EXERCISE DESCRIPTION: Your answer should consist of all lines in the listing that hold the word "Godalming".

SUPPLIED INFORMATION:
----------------

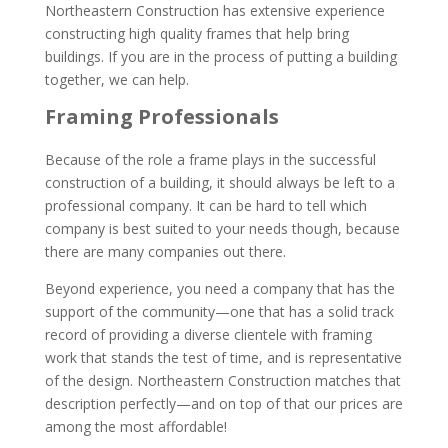
Northeastern Construction has extensive experience
constructing high quality frames that help bring
buildings. If you are in the process of putting a building
together, we can help.
Framing Professionals
Because of the role a frame plays in the successful
construction of a building, it should always be left to a
professional company. It can be hard to tell which
company is best suited to your needs though, because
there are many companies out there.
Beyond experience, you need a company that has the
support of the community—one that has a solid track
record of providing a diverse clientele with framing
work that stands the test of time, and is representative
of the design. Northeastern Construction matches that
description perfectly—and on top of that our prices are
among the most affordable!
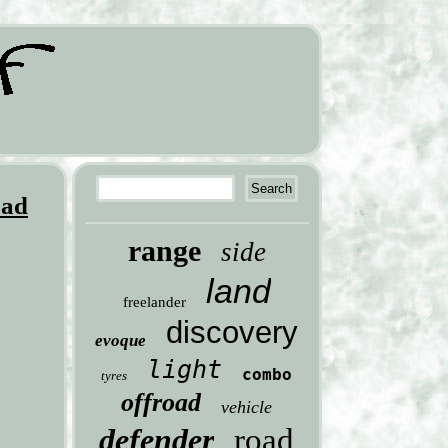
oad
range
side
land
freelander
discovery
evoque
light
combo
tyres
offroad
vehicle
defender
road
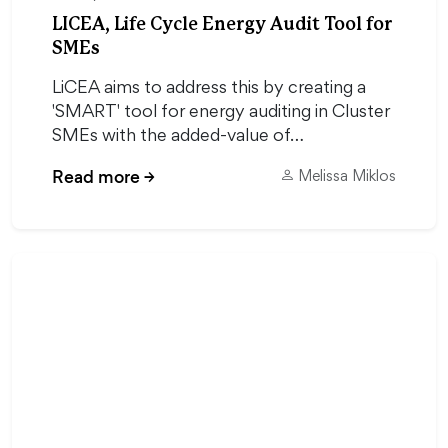
LICEA, Life Cycle Energy Audit Tool for
SMEs
LiCEA aims to address this by creating a
'SMART' tool for energy auditing in Cluster
SMEs with the added-value of…
Read more
→
Melissa Miklos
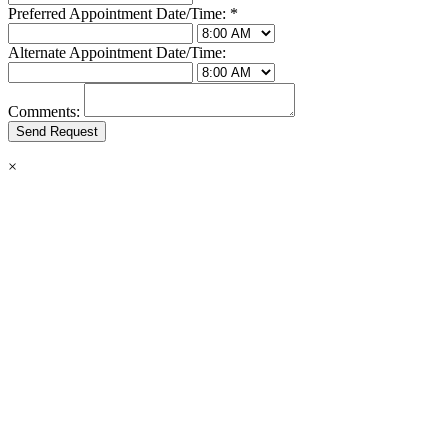
Preferred Appointment Date/Time:
*
Alternate Appointment Date/Time:
Comments:
×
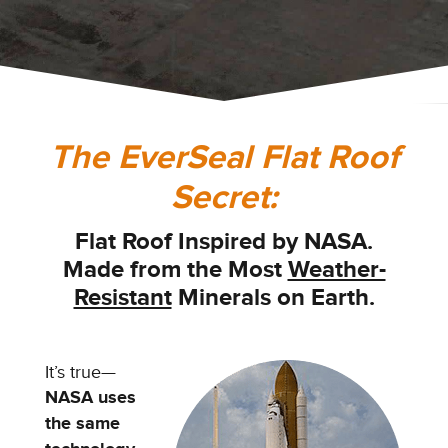
The EverSeal Flat Roof
Secret:
Flat Roof Inspired by NASA.
Made from the
Most
Weather-
Resistant
Minerals on Earth.
It’s true—
NASA uses
the same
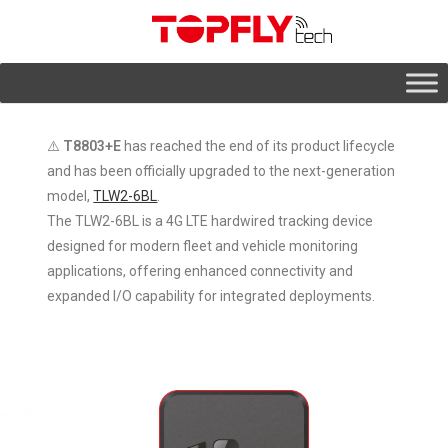
⚠️
T8803+E
has reached the end of its product lifecycle
and has been officially upgraded to the next-generation
model,
TLW2-6BL
.
The TLW2-6BL is a 4G LTE hardwired tracking device
designed for modern fleet and vehicle monitoring
applications, offering enhanced connectivity and
expanded I/O capability for integrated deployments.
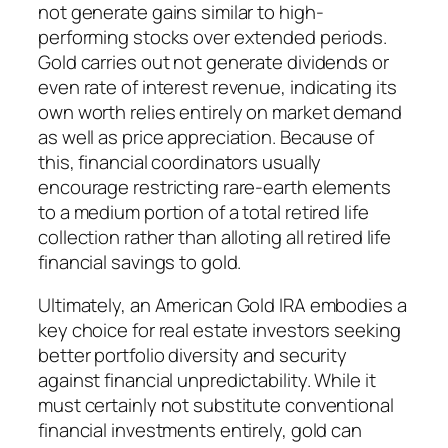
not generate gains similar to high-
performing stocks over extended periods.
Gold carries out not generate dividends or
even rate of interest revenue, indicating its
own worth relies entirely on market demand
as well as price appreciation. Because of
this, financial coordinators usually
encourage restricting rare-earth elements
to a medium portion of a total retired life
collection rather than alloting all retired life
financial savings to gold.
Ultimately, an American Gold IRA embodies a
key choice for real estate investors seeking
better portfolio diversity and security
against financial unpredictability. While it
must certainly not substitute conventional
financial investments entirely, gold can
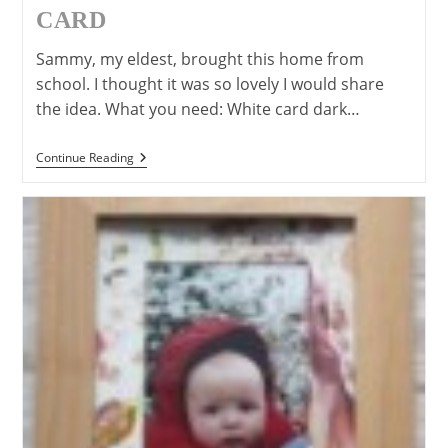
CARD
Sammy, my eldest, brought this home from
school. I thought it was so lovely I would share
the idea. What you need: White card dark…
“Love
Continue Reading
You
To
Bits”
Mother’s
Day,
Father’s
Day
Or
Valentines
Day
Card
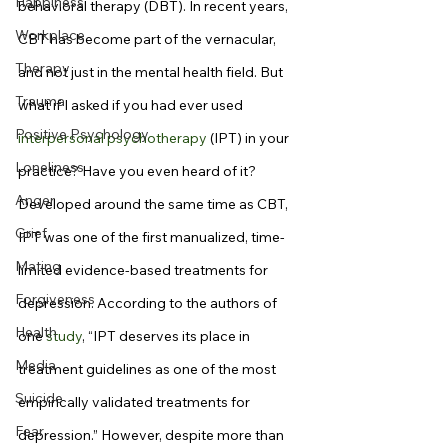
Happiness
behavioral therapy (DBT). In recent years, 
Workplace
CBT has become part of the vernacular, 
Therapy
and not just in the mental health field. But 
Trauma
what if I asked if you had ever used 
Positive Psychology
interpersonal psychotherapy
 (IPT) in your 
Loneliness
practice? Have you even heard of it?
Anger
Developed around the same time as CBT, 
Grief
IPT was one of the first manualized, time-
Mating
limited evidence-based treatments for 
Forgiveness
depression. According to the authors of 
Health
one 
study
, “IPT deserves its place in 
Media
treatment guidelines as one of the most 
Suicide
empirically validated treatments for 
Fear
depression.” However, despite more than 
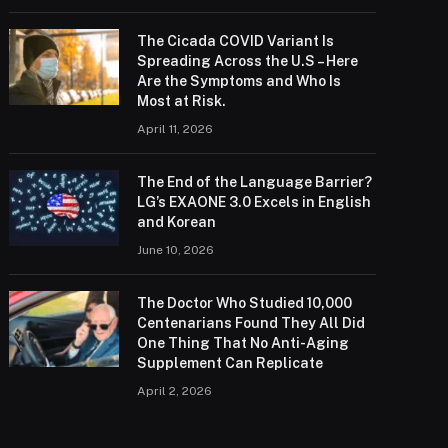
The Cicada COVID Variant Is
Spreading Across the U.S – Here
Are the Symptoms and Who Is
Most at Risk.
April 11, 2026
The End of the Language Barrier?
LG’s EXAONE 3.0 Excels in English
and Korean
June 10, 2026
The Doctor Who Studied 10,000
Centenarians Found They All Did
One Thing That No Anti-Aging
Supplement Can Replicate
April 2, 2026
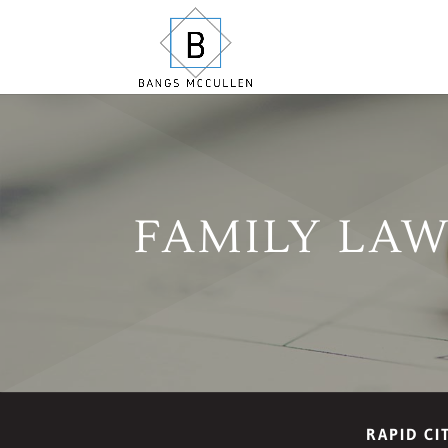
FAMILY LA
RAPID CI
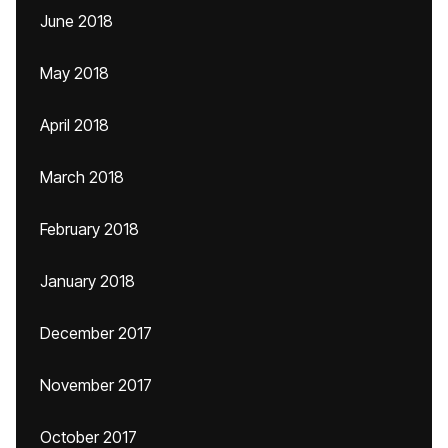
June 2018
May 2018
April 2018
March 2018
February 2018
January 2018
December 2017
November 2017
October 2017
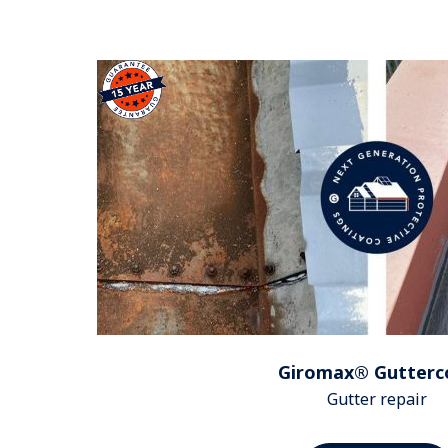
Giromax® Gutterc
Gutter repair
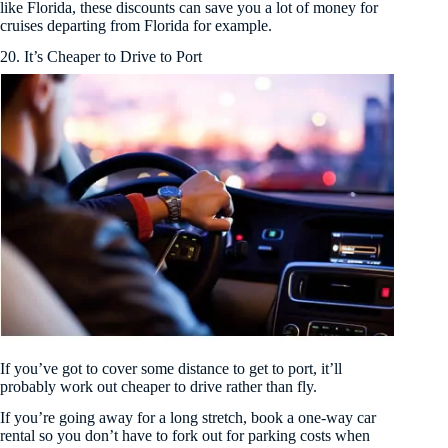
like Florida, these discounts can save you a lot of money for
cruises departing from Florida for example.
20. It’s Cheaper to Drive to Port
If you’ve got to cover some distance to get to port, it’ll
probably work out cheaper to drive rather than fly.
If you’re going away for a long stretch, book a one-way car
rental so you don’t have to fork out for parking costs when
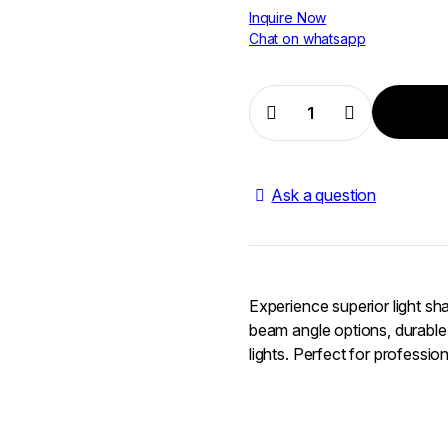
Inquire Now
Chat on whatsapp
Aputure
Reflector
Kit
quantity
Ask a question
Experience superior light shap
beam angle options, durable 
lights. Perfect for professio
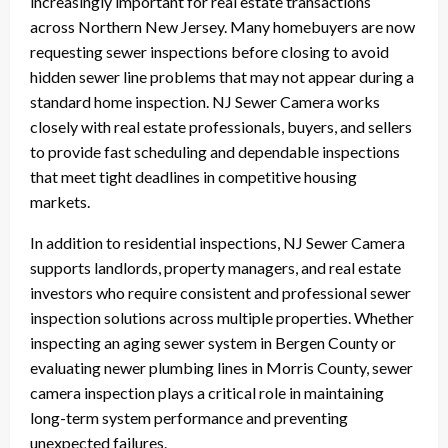
increasingly important for real estate transactions
across Northern New Jersey. Many homebuyers are now
requesting sewer inspections before closing to avoid
hidden sewer line problems that may not appear during a
standard home inspection. NJ Sewer Camera works
closely with real estate professionals, buyers, and sellers
to provide fast scheduling and dependable inspections
that meet tight deadlines in competitive housing
markets.
In addition to residential inspections, NJ Sewer Camera
supports landlords, property managers, and real estate
investors who require consistent and professional sewer
inspection solutions across multiple properties. Whether
inspecting an aging sewer system in Bergen County or
evaluating newer plumbing lines in Morris County, sewer
camera inspection plays a critical role in maintaining
long-term system performance and preventing
unexpected failures.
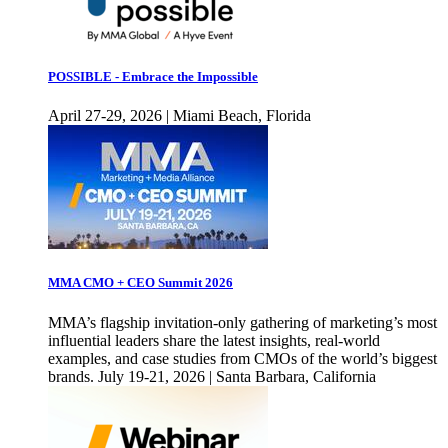
POSSIBLE - Embrace the Impossible
April 27-29, 2026 | Miami Beach, Florida
MMA CMO + CEO Summit 2026
MMA’s flagship invitation-only gathering of marketing’s most
influential leaders share the latest insights, real-world
examples, and case studies from CMOs of the world’s biggest
brands. July 19-21, 2026 | Santa Barbara, California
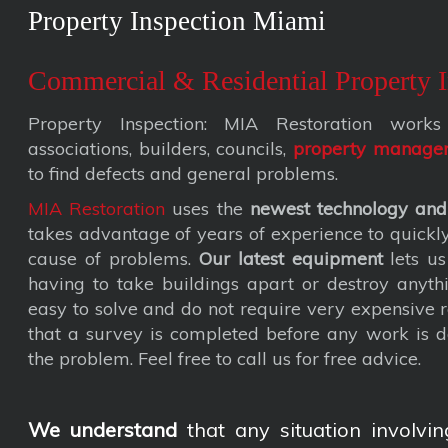
Property Inspection Miami
Commercial & Residential Property I
Property Inspection: MIA Restoration wor
associations, builders, councils,
property manage
to find defects and general problems.
MIA Restoration
uses the
newest technology and
takes advantage of years of experience to quickly 
cause of problems.
Our latest equipment
lets us
having to take buildings apart or destroy anyth
easy to solve and do not require very expensive
that a survey is completed before any work is d
the problem. Feel free to call us for free advice.
We understand
that any situation involvin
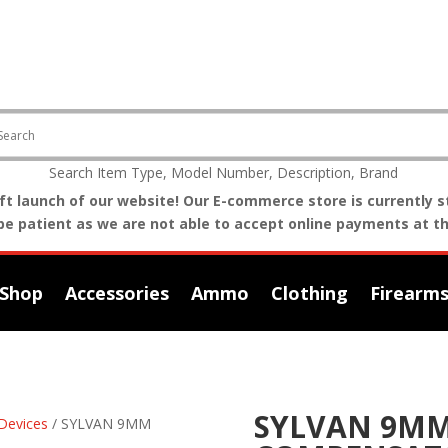
Search Item Type, Model Number, Description, Brand
t launch of our website! Our E-commerce store is currently st
be patient as we are not able to accept online payments at th
Shop
Accessories
Ammo
Clothing
Firearm
SYLVAN 9MM
Devices
/ SYLVAN 9MM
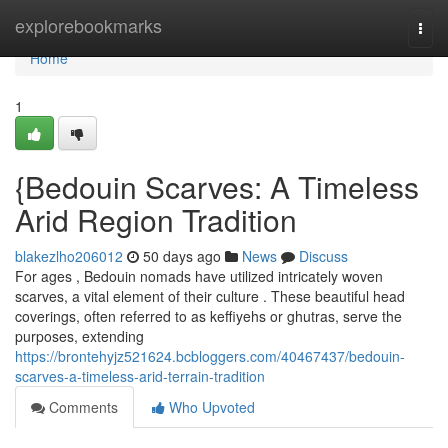
Home
explorebookmarks
Togg
navi
Home
1
{Bedouin Scarves: A Timeless
Arid Region Tradition
blakezlho206012
50 days ago
News
Discuss
For ages , Bedouin nomads have utilized intricately woven
scarves, a vital element of their culture . These beautiful head
coverings, often referred to as keffiyehs or ghutras, serve the
purposes, extending
https://brontehyjz521624.bcbloggers.com/40467437/bedouin-
scarves-a-timeless-arid-terrain-tradition
Comments
Who Upvoted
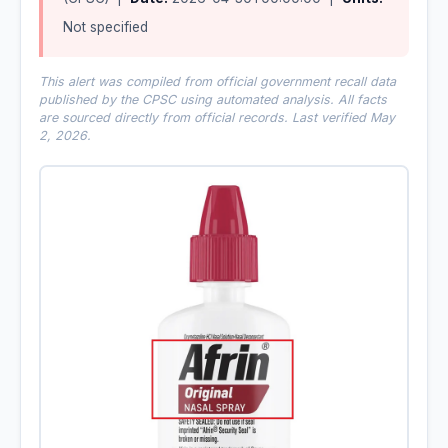
Not specified
This alert was compiled from official government recall data
published by the CPSC using automated analysis. All facts
are sourced directly from official records. Last verified May
2, 2026.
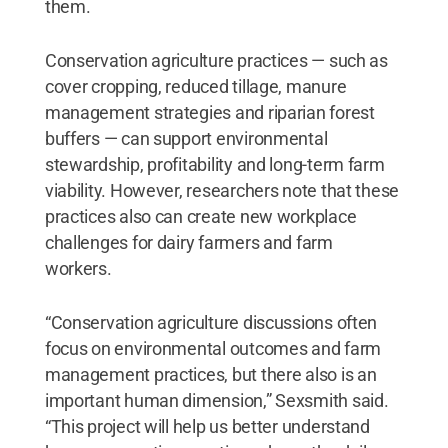
them.
Conservation agriculture practices — such as
cover cropping, reduced tillage, manure
management strategies and riparian forest
buffers — can support environmental
stewardship, profitability and long-term farm
viability. However, researchers note that these
practices also can create new workplace
challenges for dairy farmers and farm
workers.
“Conservation agriculture discussions often
focus on environmental outcomes and farm
management practices, but there also is an
important human dimension,” Sexsmith said.
“This project will help us better understand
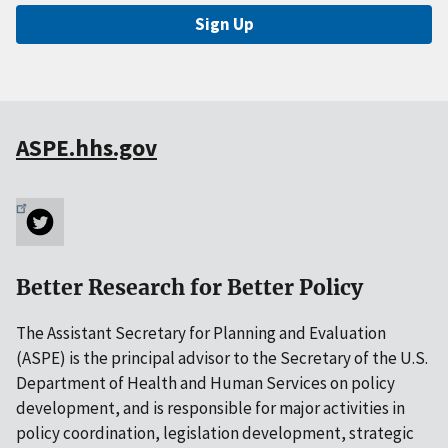
Sign Up
ASPE.hhs.gov
Better Research for Better Policy
The Assistant Secretary for Planning and Evaluation
(ASPE) is the principal advisor to the Secretary of the U.S.
Department of Health and Human Services on policy
development, and is responsible for major activities in
policy coordination, legislation development, strategic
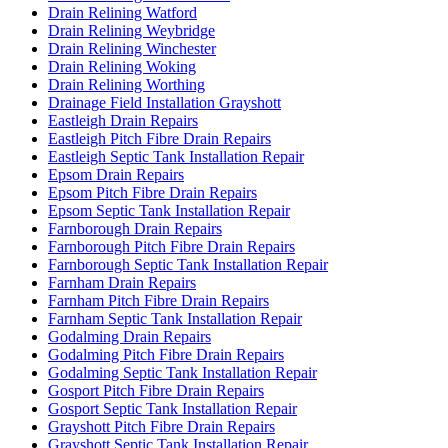
Drain Relining Watford
Drain Relining Weybridge
Drain Relining Winchester
Drain Relining Woking
Drain Relining Worthing
Drainage Field Installation Grayshott
Eastleigh Drain Repairs
Eastleigh Pitch Fibre Drain Repairs
Eastleigh Septic Tank Installation Repair
Epsom Drain Repairs
Epsom Pitch Fibre Drain Repairs
Epsom Septic Tank Installation Repair
Farnborough Drain Repairs
Farnborough Pitch Fibre Drain Repairs
Farnborough Septic Tank Installation Repair
Farnham Drain Repairs
Farnham Pitch Fibre Drain Repairs
Farnham Septic Tank Installation Repair
Godalming Drain Repairs
Godalming Pitch Fibre Drain Repairs
Godalming Septic Tank Installation Repair
Gosport Pitch Fibre Drain Repairs
Gosport Septic Tank Installation Repair
Grayshott Pitch Fibre Drain Repairs
Grayshott Septic Tank Installation Repair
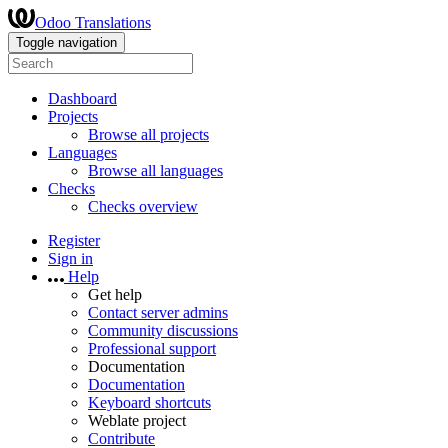
Odoo Translations
Toggle navigation
Dashboard
Projects
Browse all projects
Languages
Browse all languages
Checks
Checks overview
Register
Sign in
Help
Get help
Contact server admins
Community discussions
Professional support
Documentation
Documentation
Keyboard shortcuts
Weblate project
Contribute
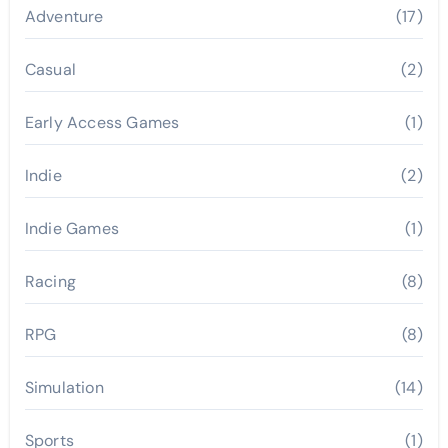
Adventure
(17)
Casual
(2)
Early Access Games
(1)
Indie
(2)
Indie Games
(1)
Racing
(8)
RPG
(8)
Simulation
(14)
Sports
(1)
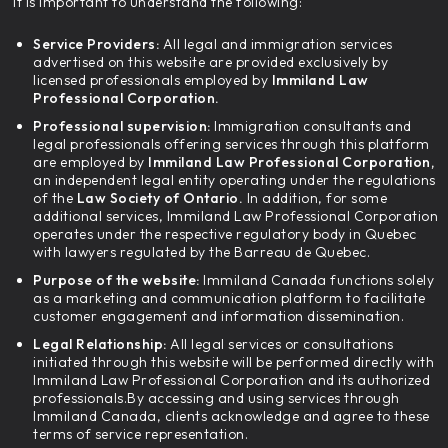
it is important to understand the following:
Service Providers:
All legal and immigration services
advertised on this website are provided exclusively by
licensed professionals employed by
Immiland Law
Professional Corporation.
Professional supervision:
Immigration consultants and
legal professionals offering services through this platform
are employed by
Immiland Law Professional Corporation,
an independent legal entity operating under the regulations
of the
Law Society of Ontario.
In addition, for some
additional services, Immiland Law Professional Corporation
operates under the respective regulatory body in Quebec
with lawyers regulated by the Barreau de Quebec.
Purpose of the website:
Immiland Canada functions solely
as a marketing and communication platform to facilitate
customer engagement and information dissemination.
Legal Relationship:
All legal services or consultations
initiated through this website will be performed directly with
Immiland Law Professional Corporation and its authorized
professionals.By accessing and using services through
Immiland Canada, clients acknowledge and agree to these
terms of service representation.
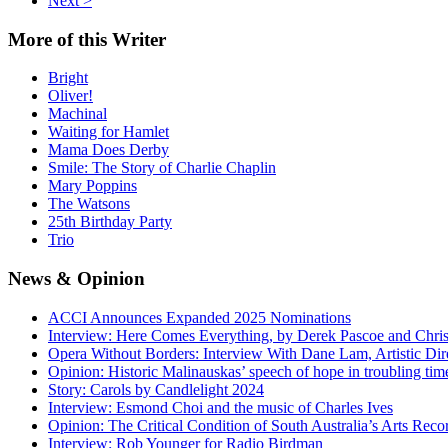
Next >
More
of this Writer
Bright
Oliver!
Machinal
Waiting for Hamlet
Mama Does Derby
Smile: The Story of Charlie Chaplin
Mary Poppins
The Watsons
25th Birthday Party
Trio
News
& Opinion
ACCI Announces Expanded 2025 Nominations
Interview: Here Comes Everything, by Derek Pascoe and Chris
Opera Without Borders: Interview With Dane Lam, Artistic Dir
Opinion: Historic Malinauskas’ speech of hope in troubling tim
Story: Carols by Candlelight 2024
Interview: Esmond Choi and the music of Charles Ives
Opinion: The Critical Condition of South Australia’s Arts Reco
Interview: Rob Younger for Radio Birdman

----------------

SOLUTION TO THE PROBLEM:
Godalming Drain Repairs
Godalming Pitch Fibre Drain Repairs
Godalming Septic Tank Installation Repair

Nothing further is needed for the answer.